== Stored data
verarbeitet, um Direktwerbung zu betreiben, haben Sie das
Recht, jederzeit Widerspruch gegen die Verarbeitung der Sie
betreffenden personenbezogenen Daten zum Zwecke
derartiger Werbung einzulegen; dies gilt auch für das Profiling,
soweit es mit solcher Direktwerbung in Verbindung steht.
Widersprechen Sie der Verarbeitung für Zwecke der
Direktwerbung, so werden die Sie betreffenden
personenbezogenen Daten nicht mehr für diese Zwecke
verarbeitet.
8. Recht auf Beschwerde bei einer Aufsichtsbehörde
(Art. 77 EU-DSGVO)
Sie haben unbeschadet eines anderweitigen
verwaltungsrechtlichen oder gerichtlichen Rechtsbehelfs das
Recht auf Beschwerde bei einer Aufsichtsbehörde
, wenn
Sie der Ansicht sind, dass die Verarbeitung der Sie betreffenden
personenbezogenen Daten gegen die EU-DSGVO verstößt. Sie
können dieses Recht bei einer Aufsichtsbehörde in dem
====
All of the data needs to be repeated exactly.

verarbeitet, um Direktwerbung zu betreiben, haben Sie das
Recht, jederzeit Widerspruch gegen die Verarbeitung der Sie
betreffenden personenbezogenen Daten zum Zwecke
derartiger Werbung einzulegen; dies gilt auch für das Profiling,
soweit es mit solcher Direktwerbung in Verbindung steht.
Widersprechen Sie der Verarbeitung für Zwecke der
Direktwerbung, so werden die Sie betreffenden
personenbezogenen Daten nicht mehr für diese Zwecke
verarbeitet.
8. Recht auf Beschwerde bei einer Aufsichtsbehörde
(Art. 77 EU-DSGVO)
Sie haben unbeschadet eines anderweitigen
verwaltungsrechtlichen oder gerichtlichen Rechtsbehelfs das
Recht auf Beschwerde bei einer Aufsichtsbehörde
, wenn
Sie der Ansicht sind, dass die Verarbeitung der Sie betreffenden
personenbezogenen Daten gegen die EU-DSGVO verstößt. Sie
können dieses Recht bei einer Aufsichtsbehörde in dem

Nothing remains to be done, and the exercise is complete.